La pandemia e la DAD
Con l’emergenza SARS-COVID19, i numeri sugli adolescenti parlano di fenomeni preoccupanti, come racconta SKYTG24:
- 1 ragazzo su 8 dichiara di essere deriso in DAD
- Il 67% dei ragazzi si isola per non essere aggredito
E quanti compiranno o hanno già compiuto (2021 ritorno in classe) come ci dicono le cronache, gesti estremi pur di sfuggire alla morsa del bullismo?
Chi Odia Paga – COP
Chi Odia Paga, fondata da Francesco Inguscio, nasce con l’obiettivo di combattere tutte quelle forme d’odio che dalla vita reale sono passate sul web e soprattutto sui social. Condotte come lo stalking, il revenge porn, la diffamazione, hate speech e cyberbullismo sono solo alcune forme d’odio che ad oggi sono punite dallo Stato. Ogni cittadino ha il diritto di essere tutelato da tali condotte così come difendere la propria reputazione e identità digitale. Nasce quindi l’esigenza di colmare questo divario tra il virtuale e il digitale, cita Cristina Moscatelli, di aiutare le persone ad avvicinarsi alla difesa legale rendendole consapevoli dei propri diritti e cercando di farlo per la prima volta facendo incontrare il mondo del diritto con la tecnologia.
COP e i suoi partner sostengono un’economia di benessere sociale.
Parliamone
Tutte queste condotte continuano a perseverare perché le vittime non ne parlano.
Parlarne rende il fenomeno aggredibile e permette di punire i responsabili e indennizzare le vittime. Le iniziative di carattere sociale devono essere incentivate dalle aziende e coinvolgere le proprie community.
Nei casi di cyberbullismo non è solo l’adolescente a dover essere tutelato ma anche la sua famiglia, e non bisogna dimenticare la famiglia del bullo e il bullo stesso.
Per avere diritto di difesa, a volte, non basta avere uno screeenshot del telefonino.

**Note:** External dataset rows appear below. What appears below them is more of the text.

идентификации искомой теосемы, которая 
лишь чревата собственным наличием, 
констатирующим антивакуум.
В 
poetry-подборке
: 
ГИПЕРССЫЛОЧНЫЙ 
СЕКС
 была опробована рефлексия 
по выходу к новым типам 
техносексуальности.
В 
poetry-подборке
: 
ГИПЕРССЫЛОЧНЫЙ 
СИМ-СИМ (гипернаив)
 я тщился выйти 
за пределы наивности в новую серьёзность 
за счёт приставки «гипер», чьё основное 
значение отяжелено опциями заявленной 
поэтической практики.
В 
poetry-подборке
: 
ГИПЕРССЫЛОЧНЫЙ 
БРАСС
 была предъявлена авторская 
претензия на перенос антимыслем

Le prove devono essere “freezzate” e presentate come prove.
Un web più sicuro?
Proprio per rendere sicura l’esperienza di navigazione, che oggi fa parte delle nostre vite quasi 24 ore al giorno, molte istituzioni e società si sono mosse in tutela delle vittime di odio online.
Oltre agli esempi già visti vorrei citare il garante delle privacy che ricorda a tutti come la legge 71/2017 garantisce il diritto alla cancellazione dei contenuti offensivi.
Ebbene se state lavorando per un sito che offre una community con scambio di messaggi, bacheche o un app di messaging, siete obbligati a inserire il form di segnalazione, dove gli utenti possono chiedervi (motivando se volete) la rimozione dei contenuti per loro sensibili. I contenuti devono essere sensibili per loro, non fare ridere voi o gli altri bulli.
Se non vi attivate si attiva il GDPR che in 48 esamina la segnalazione e se viene a chiedervi di farlo, beh i modi sono quelli da Garante. Ci può scappare anche una sanzione.
Oltre il tech
Gli obblighi o gli strumenti a disposizione non sono solo tecnologici. Tra le altre compagnie a muoversi per prime ci sono le assicurazioni, che a fronte di un piccolo premio, offrono copertura sui malanni che si muovono il web, dal furto d’identità, uso illecito di carte ma anche offese.
Genertel è stata una delle prime, ma una bella rivoluzione l’ha fatta Neosurance del gruppo AXA che ha portato direttamente la soluzione nelle mani dei ragazzi e delle loro famiglie, sul loro diario Smemoranda. L’esperienza diventa così molto fluida, i difensori sono lì dove, i bulli credono di far colpo.
L’esperienza in AppQuality
Prima del lancio online di COP, la piattaforma è stata analizzata e certificata dalla community UNGUESS (AppQuality ai tempi dell'intervista).